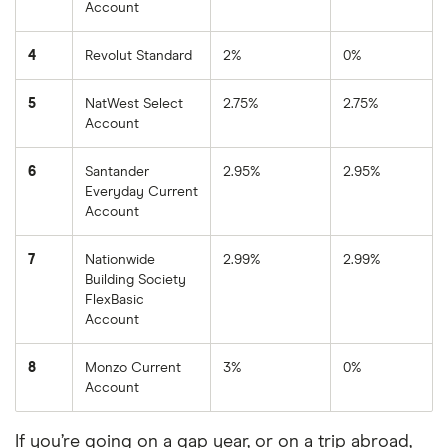
Account
4
Revolut Standard
2%
0%
5
NatWest Select
2.75%
2.75%
Account
6
Santander
2.95%
2.95%
Everyday Current
Account
7
Nationwide
2.99%
2.99%
Building Society
FlexBasic
Account
8
Monzo Current
3%
0%
Account
If you’re going on a gap year, or on a trip abroad,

......

- **Task brief**: When you retype the records, keep every word exactly as written and exclude the pictures.

- **Answer to this task**:
Account
4
Revolut Standard
2%
0%
5
NatWest Select
2.75%
2.75%
Account
6
Santander
2.95%
2.95%
Everyday Current
Account
7
Nationwide
2.99%
2.99%
Building Society
FlexBasic
Account
8
Monzo Current
3%
0%
Account
If you’re going on a gap year, or on a trip abroad,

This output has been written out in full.